10. Captain Simangaliso Solomon Baloyi, whose evidence was accepted by
the court, testified that at the time, in 2014, he was part of a unit charged with
enforcing compliance with the Second Hands Goods Act8. During or about
2014, he had questioned a man he had seen delivering a massive truck load
of copper cable offcuts (offcuts), at a place called Toit Scrap Metals, in
Pretoria North, about the origin of the cable offcuts. The man, whom was also
the driver, responded that his enterprise, Ellisras Scrap Metal, (Ellisras) had a
contract with Exxaro, the supplier of the offcuts. He asked the man for written
proof, but he was furnished with a document suggesting that Ellisras was
instead contracted to Medupi Power Station. That immediately made Baloyi
suspicious. In pursuit of uncovering the true circumstances, Captain Baloyi
and his two colleagues, Colonel Sibanda, and Colonel Liebenberg, on 10 July
2014, landed at Exxaro Grootegeluk mine, in Lephalale, where they
interviewed various people.
7 All dates are in 2014 unless expressly indicated.
8 Act 6 of 2009.
Page | 8
11. Amongst the people interviewed were employees of Exxaro and those of
an entity identified as Wade Walker, apparently in charge of the electrical
works at the mine. The appellant was employed by Wade Walker at the time
and involved in risk management. Part of his work involved escorting the truck
with offcuts to Ellisras. Baloyi and his colleagues wanted to know about the
process through which the offcuts leave the mine and what the last load
delivered to Ellisras was, with specific reference to the quantity. The
appellant’s answer was that the last load was fifty-four crates. He agreed and
indeed made a statement under oath to this effect.
12. Another staff member of Wade Walker, Etienne Koekemoer, responsible
for cutting the offcuts was questioned in the presence of the appellant about
the last load that left the mine to Ellisras.
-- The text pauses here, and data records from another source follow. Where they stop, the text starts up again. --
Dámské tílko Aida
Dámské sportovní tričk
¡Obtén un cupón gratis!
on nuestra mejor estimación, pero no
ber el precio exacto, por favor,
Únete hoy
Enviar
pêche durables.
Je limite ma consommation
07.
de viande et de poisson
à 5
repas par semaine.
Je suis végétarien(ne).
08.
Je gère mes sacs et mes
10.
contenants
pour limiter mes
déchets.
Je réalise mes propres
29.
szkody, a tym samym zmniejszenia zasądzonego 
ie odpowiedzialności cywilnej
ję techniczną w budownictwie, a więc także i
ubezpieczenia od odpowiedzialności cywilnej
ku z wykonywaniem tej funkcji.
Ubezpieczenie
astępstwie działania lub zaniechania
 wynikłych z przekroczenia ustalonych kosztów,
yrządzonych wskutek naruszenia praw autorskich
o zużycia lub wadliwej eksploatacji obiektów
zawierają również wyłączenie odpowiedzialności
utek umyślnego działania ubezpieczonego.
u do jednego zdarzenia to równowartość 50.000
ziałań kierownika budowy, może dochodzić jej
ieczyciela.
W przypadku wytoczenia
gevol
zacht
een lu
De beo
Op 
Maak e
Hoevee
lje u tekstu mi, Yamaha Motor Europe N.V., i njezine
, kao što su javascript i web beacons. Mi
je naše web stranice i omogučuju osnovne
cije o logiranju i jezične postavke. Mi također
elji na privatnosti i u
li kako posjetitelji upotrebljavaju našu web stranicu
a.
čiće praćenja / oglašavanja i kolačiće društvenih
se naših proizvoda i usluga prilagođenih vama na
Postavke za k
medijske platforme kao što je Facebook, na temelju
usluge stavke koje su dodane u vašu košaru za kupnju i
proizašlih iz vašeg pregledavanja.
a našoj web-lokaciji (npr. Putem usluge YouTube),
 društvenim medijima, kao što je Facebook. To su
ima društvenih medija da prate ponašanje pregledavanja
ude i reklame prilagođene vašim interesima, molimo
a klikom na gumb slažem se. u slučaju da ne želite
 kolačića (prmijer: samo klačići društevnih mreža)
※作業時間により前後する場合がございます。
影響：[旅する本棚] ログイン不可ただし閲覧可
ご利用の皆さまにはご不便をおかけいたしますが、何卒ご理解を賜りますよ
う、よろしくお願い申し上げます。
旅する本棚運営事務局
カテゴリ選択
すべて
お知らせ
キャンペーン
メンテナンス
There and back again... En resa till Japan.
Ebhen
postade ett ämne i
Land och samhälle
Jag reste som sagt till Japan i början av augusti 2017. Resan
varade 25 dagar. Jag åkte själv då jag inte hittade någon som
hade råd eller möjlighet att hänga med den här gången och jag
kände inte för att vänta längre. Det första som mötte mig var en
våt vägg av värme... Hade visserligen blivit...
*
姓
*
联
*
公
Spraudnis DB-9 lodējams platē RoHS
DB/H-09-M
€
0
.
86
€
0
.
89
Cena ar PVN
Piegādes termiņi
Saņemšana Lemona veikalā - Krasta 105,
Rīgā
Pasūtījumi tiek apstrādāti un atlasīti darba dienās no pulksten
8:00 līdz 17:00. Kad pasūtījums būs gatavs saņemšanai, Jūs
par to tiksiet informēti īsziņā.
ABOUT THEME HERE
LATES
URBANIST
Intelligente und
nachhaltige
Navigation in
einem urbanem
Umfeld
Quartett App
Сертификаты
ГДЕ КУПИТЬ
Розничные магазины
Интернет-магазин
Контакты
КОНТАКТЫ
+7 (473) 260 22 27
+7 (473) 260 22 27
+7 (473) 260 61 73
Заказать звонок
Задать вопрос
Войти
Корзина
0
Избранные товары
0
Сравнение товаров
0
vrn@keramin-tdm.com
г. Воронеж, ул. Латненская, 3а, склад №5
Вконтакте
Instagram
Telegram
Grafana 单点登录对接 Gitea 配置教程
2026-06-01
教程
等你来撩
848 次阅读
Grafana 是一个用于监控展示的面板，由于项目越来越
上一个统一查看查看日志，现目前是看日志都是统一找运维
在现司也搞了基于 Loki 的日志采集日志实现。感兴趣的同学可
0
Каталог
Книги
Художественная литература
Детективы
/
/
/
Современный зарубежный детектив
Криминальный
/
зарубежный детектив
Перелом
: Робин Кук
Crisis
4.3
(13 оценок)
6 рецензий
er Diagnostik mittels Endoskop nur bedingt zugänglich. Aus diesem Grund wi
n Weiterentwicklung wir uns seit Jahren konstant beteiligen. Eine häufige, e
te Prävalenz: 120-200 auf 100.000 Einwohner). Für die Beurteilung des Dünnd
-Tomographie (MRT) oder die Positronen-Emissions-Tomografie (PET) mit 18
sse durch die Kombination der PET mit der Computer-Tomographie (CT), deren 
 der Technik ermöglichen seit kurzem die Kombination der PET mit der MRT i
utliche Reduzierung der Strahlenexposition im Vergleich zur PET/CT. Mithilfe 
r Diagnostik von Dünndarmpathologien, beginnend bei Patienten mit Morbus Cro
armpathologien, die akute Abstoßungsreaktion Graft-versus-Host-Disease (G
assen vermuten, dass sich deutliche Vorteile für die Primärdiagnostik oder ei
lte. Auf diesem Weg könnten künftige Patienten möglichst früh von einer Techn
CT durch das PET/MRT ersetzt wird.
His answer was that the last load
was ninety-two crates, weighing 800kg, which the appellant had asked him to
make. He too agreed to make a statement under oath. No document could be
located supporting the load of ninety-two crates. From this point onwards, the
details as to how the appellant was arrested are in dispute. Captain Baloyi
testified that after the interviews, they were left even more unsettled about the
information they had obtained at the mine and resolved to make a follow-up
inspection at Ellisras, which they did. Upon inspecting the register, he found
two receipts dated 12 June 2014, confirming that two loads had been
received. I shall return to the full details of the two receipts.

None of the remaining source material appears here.